** Opening SOURCE RECORDS block **
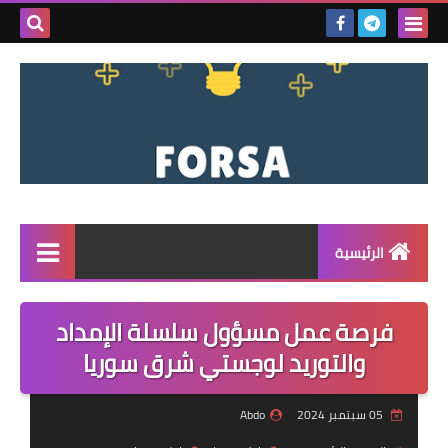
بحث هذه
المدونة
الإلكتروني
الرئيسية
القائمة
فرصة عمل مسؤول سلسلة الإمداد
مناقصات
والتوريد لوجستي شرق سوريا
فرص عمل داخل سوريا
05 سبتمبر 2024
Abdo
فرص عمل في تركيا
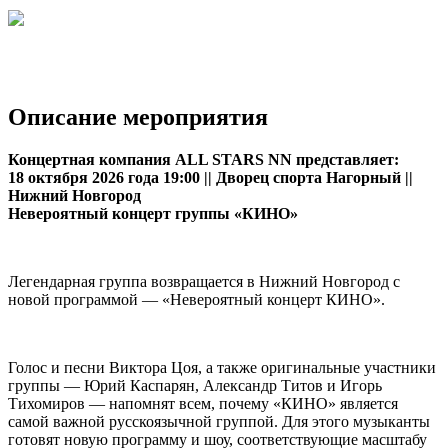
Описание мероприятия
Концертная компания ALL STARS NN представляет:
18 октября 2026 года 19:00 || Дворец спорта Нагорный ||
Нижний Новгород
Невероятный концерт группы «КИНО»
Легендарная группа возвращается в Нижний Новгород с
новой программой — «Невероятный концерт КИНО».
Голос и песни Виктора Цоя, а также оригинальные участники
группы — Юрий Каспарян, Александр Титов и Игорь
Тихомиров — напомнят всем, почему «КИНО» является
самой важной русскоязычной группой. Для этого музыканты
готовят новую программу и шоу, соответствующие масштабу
** Closing SOURCE RECORDS block **
** Opening SOURCE RECORDS block **
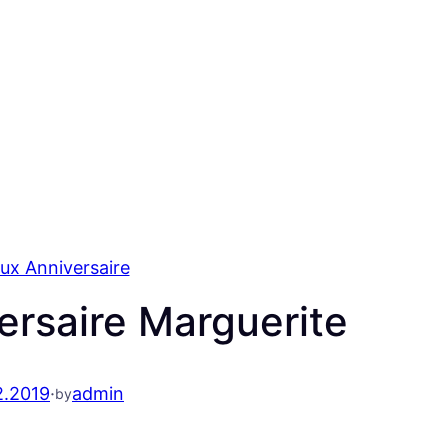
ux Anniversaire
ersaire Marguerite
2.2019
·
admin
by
** Closing SOURCE RECORDS block **
■ PROBLEM: Looking at the material above, count the lines that carry the word "Невероятный" and answer with the count alone.

■ SOLUTION BELOW: 2